- Born: 1511 Modena, Duchy of Modena and Reggio
- Died: 1578 (aged 66–67)
- Writing career
- Language: Hebrew

= Abraham ben Daniel =

Abraham ben Daniel of Modena (אברהם בן דניאל ממודינה; 1511–1578) was an Italian poet and rabbi.

==Biography==
Abraham ben Daniel was born in the northern Italian city of Modena in the summer of 1511. He went abroad in the winter of 1530, first to Mantua, where he was a tutor with four families for six years. He was afterwards a tutor at Viadana, Modena, Rivarolo, Arezzo, and Forlì, and finally he became rabbi at Ferrara.

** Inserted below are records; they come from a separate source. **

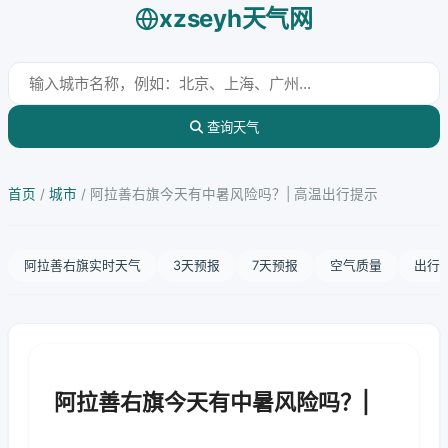
xzseyh天气网
查询天气
首页
/
城市
/
阿拉善右旗今天有中暑风险吗？| 高温出行提示
阿拉善右旗实时天气
3天预报
7天预报
空气质量
出行
阿拉善右旗今天有中暑风险吗？|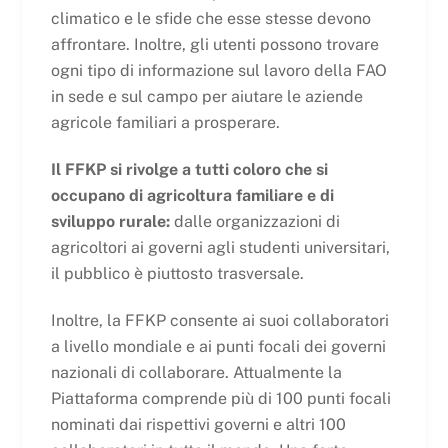
climatico e le sfide che esse stesse devono
affrontare. Inoltre, gli utenti possono trovare
ogni tipo di informazione sul lavoro della FAO
in sede e sul campo per aiutare le aziende
agricole familiari a prosperare.
Il FFKP si rivolge a tutti coloro che si
occupano di agricoltura familiare e di
sviluppo rurale:
dalle organizzazioni di
agricoltori ai governi agli studenti universitari,
il pubblico è piuttosto trasversale.
Inoltre, la FFKP consente ai suoi collaboratori
a livello mondiale e ai punti focali dei governi
nazionali di collaborare. Attualmente la
Piattaforma comprende più di 100 punti focali
nominati dai rispettivi governi e altri 100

From 1536 to 1552, despite persistent medical issues, he composed over a thousand poetical prayers in various metre and forms, mostly in Hebrew but with six in Aramaic. Several of the poems were autobiographical, written for friends, or based on historical events. One of them is in honour of his cousin Hadassah, whom he married in October 1539. A manuscript collection of his prayers in the Bodleian Library (as of 1901) bears the title Sefer ha-Yashar ('The Book of the Righteous').

According to Adolf Neubauer, Abraham ben Daniel "had not the slightest poetical talent."